Information supplied -
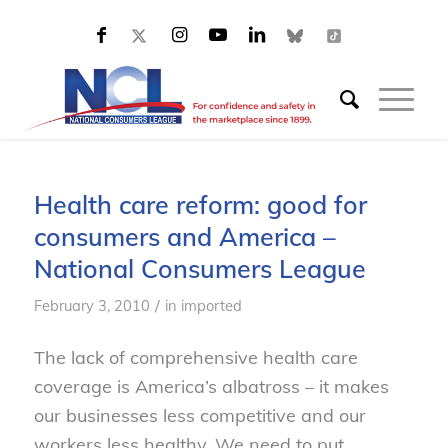
Health care reform: good for
consumers and America –
National Consumers League
/
February 3, 2010
in
imported
The lack of comprehensive health care
coverage is America’s albatross – it makes
our businesses less competitive and our
workers less healthy. We need to put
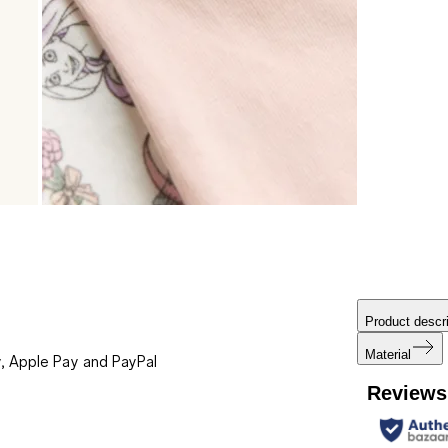
Product descri
Material
, Apple Pay and PayPal
Reviews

Problem description -
Print each record as it appears above, dropping every picture from the copy.

Solution to this exercise -
Health care reform: good for
consumers and America –
National Consumers League
/
February 3, 2010
in
imported
The lack of comprehensive health care
coverage is America’s albatross – it makes
our businesses less competitive and our
workers less healthy. We need to put
Product descri
Material
, Apple Pay and PayPal
Reviews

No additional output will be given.